We will further expand the model created in Tutorial 1 and turn it into an influence diagram. To this effect, we will add a decision node Investment decision and a utility node Financial gain. The decision will have two possible states: Invest and DoNotInvest, which will be the two decision options under consideration. Which option is chosen will impact the financial gain and this will be reflected by a directed arc from Investment decision to Financial gain. Whether the venture succeeds of fails will also impact the financial gain and this will be also reflected by a directed arc from Success of the venture to Financial gain.

venture_id

We will show how to create this model. In the subsequent tutorial, we will show how to enter observations (evidence), how to perform inference, and how to retrieve the utilities calculated for the Financial gain node.

The programs starts by reading the file, just like Tutorial 2 and Tutorial 3. We convert the identfier of the node Success to node handle, which we will use later to create an arc between Success and Gain. Two new nodes will be created by calling a createNode helper function, which is slightly modified version of the createCptNode from Tutorial 1. The difference is that we now want to create different types of nodes. Therefore, createNode has one additional input parameter, an integer which specifies the node type. Another difference is that createNode needs to be able to add utility nodes, which do not have outcomes. The function checks for the value of its outcomes input parameter and if it is null, the outcome initialization is skipped.

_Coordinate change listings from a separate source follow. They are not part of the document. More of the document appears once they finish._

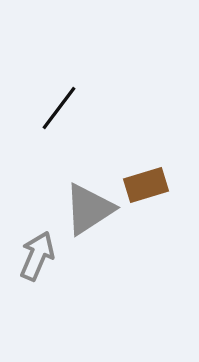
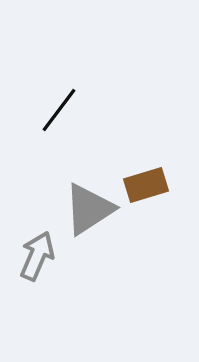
black line: moved 2 px down
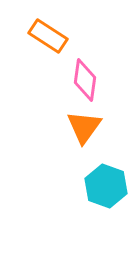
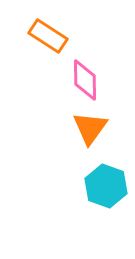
pink diamond: rotated 9 degrees counterclockwise
orange triangle: moved 6 px right, 1 px down
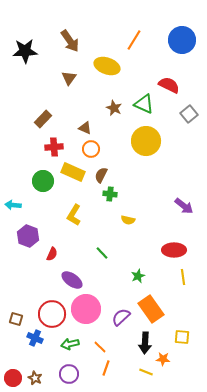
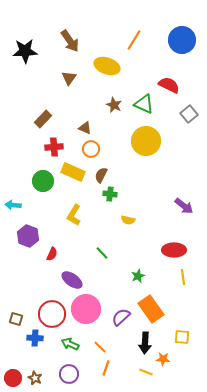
brown star at (114, 108): moved 3 px up
blue cross at (35, 338): rotated 21 degrees counterclockwise
green arrow at (70, 344): rotated 36 degrees clockwise
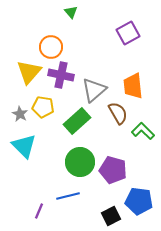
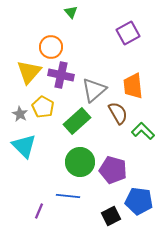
yellow pentagon: rotated 20 degrees clockwise
blue line: rotated 20 degrees clockwise
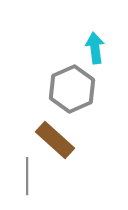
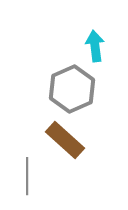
cyan arrow: moved 2 px up
brown rectangle: moved 10 px right
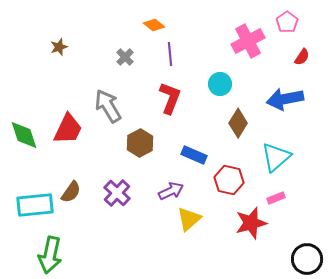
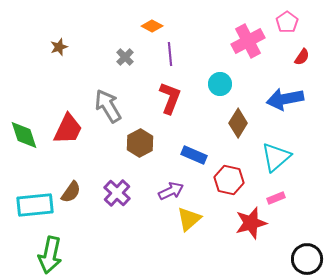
orange diamond: moved 2 px left, 1 px down; rotated 10 degrees counterclockwise
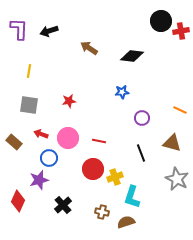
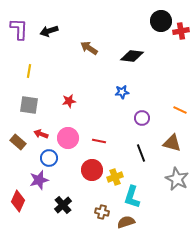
brown rectangle: moved 4 px right
red circle: moved 1 px left, 1 px down
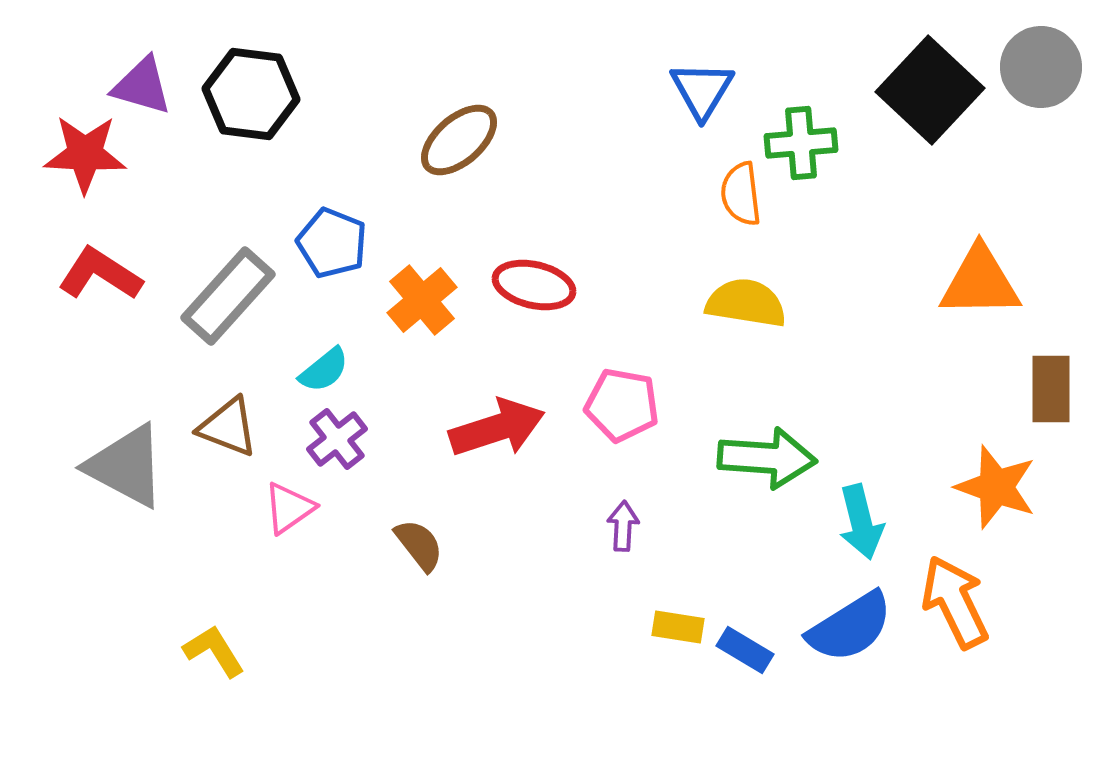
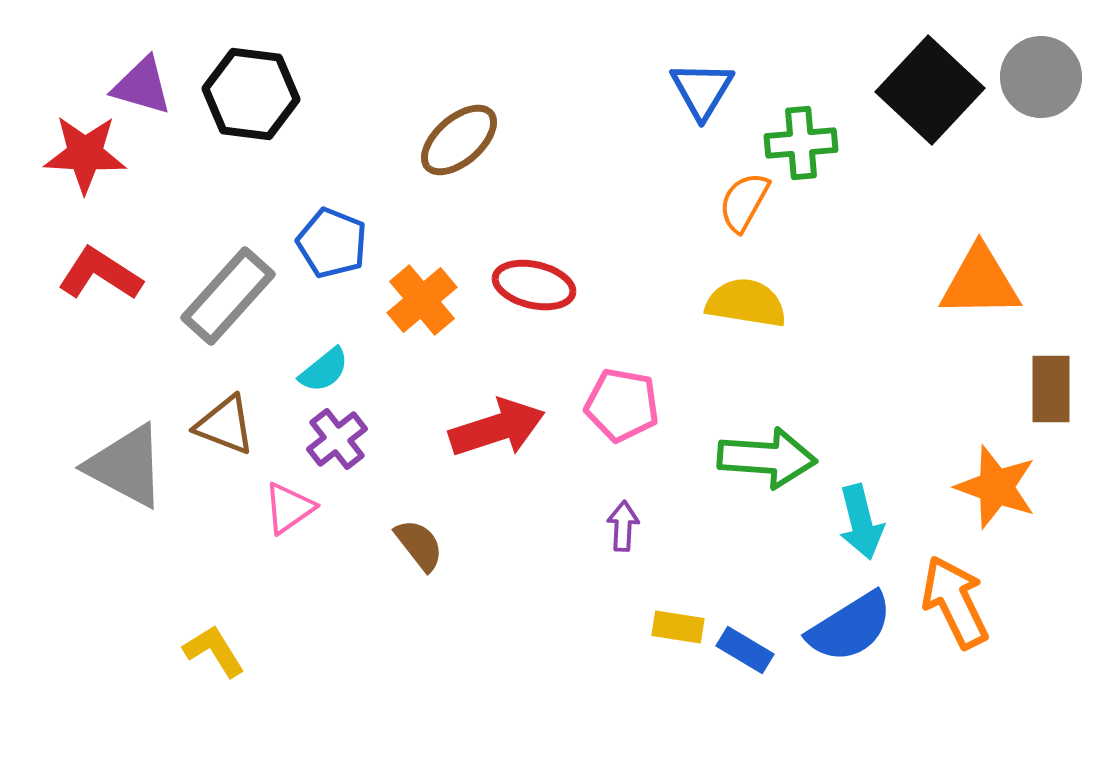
gray circle: moved 10 px down
orange semicircle: moved 3 px right, 8 px down; rotated 36 degrees clockwise
brown triangle: moved 3 px left, 2 px up
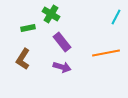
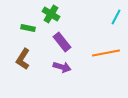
green rectangle: rotated 24 degrees clockwise
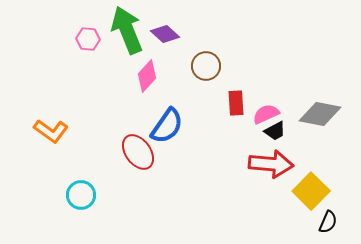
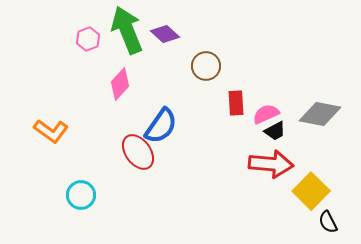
pink hexagon: rotated 25 degrees counterclockwise
pink diamond: moved 27 px left, 8 px down
blue semicircle: moved 6 px left
black semicircle: rotated 130 degrees clockwise
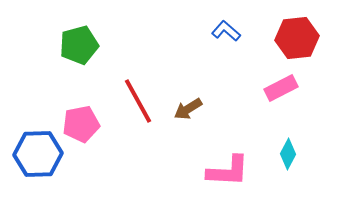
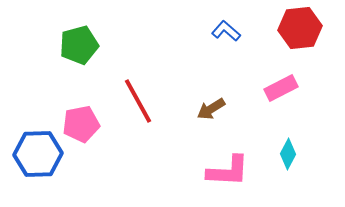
red hexagon: moved 3 px right, 10 px up
brown arrow: moved 23 px right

createNode is called to add two new nodes:

a decision node Investment , with a Network.NodeType.DECISION type identifier

an utility node Gain, with a Network.NodeType.UTILITY type identifier

With new nodes created we connect them to the rest of the model with Network.addArc. The only thing left is the initialization of the parameters for the Gain node (Invest is a decision node and decision nodes have no numeric parameters). Gain has two parents with two outcomes each and size of its definition is 2 x 2 x 1 = 4. The program therefore specifies four numbers for the utilities.

Java:

double[] gainDefinition = new double[] { 

    10000, // Utility(Invest=I, Success=S)   

    -5000, // Utility(Invest=I, Success=F)

    500,   // Utility(Invest=D, Success=S)

    500    // Utility(Invest=D, Success=F)

};

net.setNodeDefinition(g, gainDefinition);

Python:

gain_definition = [

    10000, # Utility(Invest=I, Success=S)

    -5000, # Utility(Invest=I, Success=F)

    500,   # Utility(Invest=D, Success=S)

    500    # Utility(Invest=D, Success=F)

]

net.set_node_definition(g, gain_definition)

C#:

double[] gainDefinition = new double[] 

{

    10000, // Utility(Invest=I, Success=S)   

    -5000, // Utility(Invest=I, Success=F)

    500,   // Utility(Invest=D, Success=S)

    500    // Utility(Invest=D, Success=F)

};

net.SetNodeDefinition(g, gainDefinition);

The influence diagram is now complete, so we can write its contents to the file and exit the function. Tutorial 5 will load the file and perform the inference.